Gutes Dunksel braucht auch Tränen

Für das Bickenbacher Traditionsessen „ackert“ ein neunköpfiges Team ab den Mittagsstunden – und einige stehen am Abend auch noch auf der Bühne

BICKENBACH, November 2016 (holly), Über dem Röderhof zwischen Malchen und Seeheim liegt eine Wolke intensiven Dufts – würzig, Neugier erregend. Aber zugleich so intensiv, dass der Außenbereich des Hofes als die richtige Wahl für die Zubereitung des Bickenbacher Dunksels erscheint. Der Röderhof ist auch deshalb die richtige Wahl, weil dort nicht nur Landwirtschaft, sondern auch eine Landmetzgerei betrieben wird, deren Wurstküche genug Raum bietet fürs Dunksel-Team. Dunksel – das ist nicht zu verwechseln mit „Dunkes“, wie der Redakteur gleich bei seinem ersten Versprecher erfährt. Beides hat zwar irgendwie was mit „Tunken“ zu tun, „aber Dunkes, dess is woas ausm Ourrewoald“, erfährt er von Helga Suttheimer, einer von sieben Köchinnen und zwei Köchen, einem Team, dessen Zusammensetzung sich seit 22 Jahren kaum verändert hat. „Das neue Team hat sich 1994 gebildet, mit dem Amtsantritt von Bürgermeister Günter Martini“, erklärt Tanja, eine jüngere Variante der Suttheimers. „Ich bin die einzige, die später dazugekommen ist.“

„Dunksel“ ist vermutlich ein fleischlicheres Gelüst als „Dunkes“, zumindest in der aktuellen Version, für die gerade Unmengen von Dörrfleisch langsam in drei großen Kasserollen gegart werden.
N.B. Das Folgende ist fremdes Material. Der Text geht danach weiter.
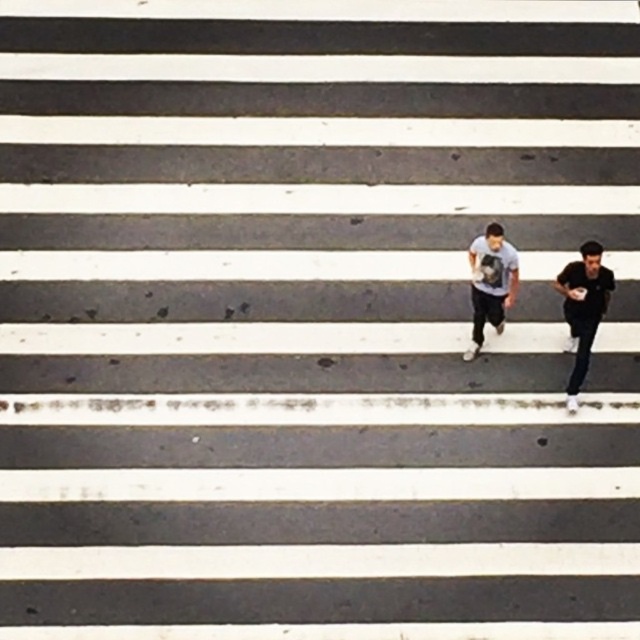 Can you confirm if dark gray fabric pants at right is positioned above light blue cotton t-shirt at center?

No, dark gray fabric pants at right is not above light blue cotton t-shirt at center.

Is point (573, 365) in front of point (516, 284)?

No, (573, 365) is behind (516, 284).

Identify the location of dark gray fabric pants at right. This screenshot has width=640, height=640. (582, 308).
Wie viel, das vermag keiner aus dem Team genau zu beziffern. Der intensive Geruch hängt sich übrigens schnell in die Bekleidung – wie der Redakteur später nach dem Abschied in seinem Auto feststellt. Wechsel der Garderobe fürs abendliche gesellschaftliche Ereignis kollektiven Dunksel-Verzehrens im Bickenbacher Bürgerhaus ist also obligatorisch. Das Dörrfleisch-Garen ist schon der zweite Akt eines kulinarischen Dramoletts, das bereits um die Mittagsstunde mit dem Schälen von 125 Kilogramm Zwiebeln begonnen hat.

Gemüsezwiebeln zwar, „aber wir haben trotzdem alle geheult, ihr Kollege Fotograf auch“, verrät Tanja Suttheimer schmunzelnd. Die Zwiebeln sind grob kleingeschnitten, durch den Fleischwolf gedreht und vorgedünstet worden, jetzt warten sie in Bundeswehr-Warmhaltebehältern auf ihren weiteren Einsatz.

Ist das eigentlich ein Geheimrezept? „Nö, das hängt ja sogar im Rathaus, aus den Zeiten von Bürgermeister Karl Schemel, der das große Dunkselessen eingeführt hat“, weiß Köchin Christel Hennemann und schaut dann gleich weiter zurück ins Reich der Tradition: „Das war früher ein Arme-Leuts-Essen, damals aber mit weniger Fleisch.“ Blut- und Leberwürste habe es dazu gegeben – was darauf schließen lässt, dass „Dunksel“ einst Mitwirkender bei Schlachtfesten gewesen sein könnte. Die Würste paaren sich immer noch mit der Dörrfleischpaste, und warten bereits im Bürgerhaus.

Aber soweit ist es noch lange nicht. Erst erzählt Gottfried Weihert mal wieder einen Witz. Er tut das gerne, häufig und auf so trockene Art und Weise, dass wegen des Gelächters minutenlang jede andere Tätigkeit in der Wurstküche zum Erliegen kommt.

Der nächste Schritt: Raus mit dem Dörrfleisch aus den Kasserollen, rein mit dem Schweineschmalz und dunkles Roggenmehl dazu, auf das es eine sämige Mehlschwitz gibt. Die wird mit Brühe aufgegossen, die vom Röderhof kommt, nix instant, das würde die Tradition verletzen. Am Ende kommt alles zusammen, aber die einzelnen Zutaten dürfen noch eine Weile Hochzeit feiern, damit sich die Aromen durchdringen. Gewürzt wird nicht viel: Salz, Pfeffer, ein wenig Essig – nach Geschmack halt, „und jedes Jahr schmeckt das Dunksel ein wenig anders“, weiß Christel Hennemann.

So gegen 17.30 Uhr ist das Ziel erreicht. Das Dunksel-Team schätzt, dass etwa 150 Kilogramm Substanz geblieben sind, die drei tarnfarbig lackierte 50-Liter-Warmhaltebehälter füllen. Das reicht, denn es gibt ja noch die Würste und – als böte die Mehlschwitzsauce nicht schon genug Kohlenhydrate – auch gekochte Kartoffeln, stattliche 175 Kilogramm, ein Pfund für jeden der 350 Mitesser.
Und zum Nachtisch gibt es ein Theaterstück, jedes Jahr ein anderes, diesmal „Neurosige Zeiten“. Da ist Tanja Suttheimer schon wieder im Einsatz, auf der Bühne.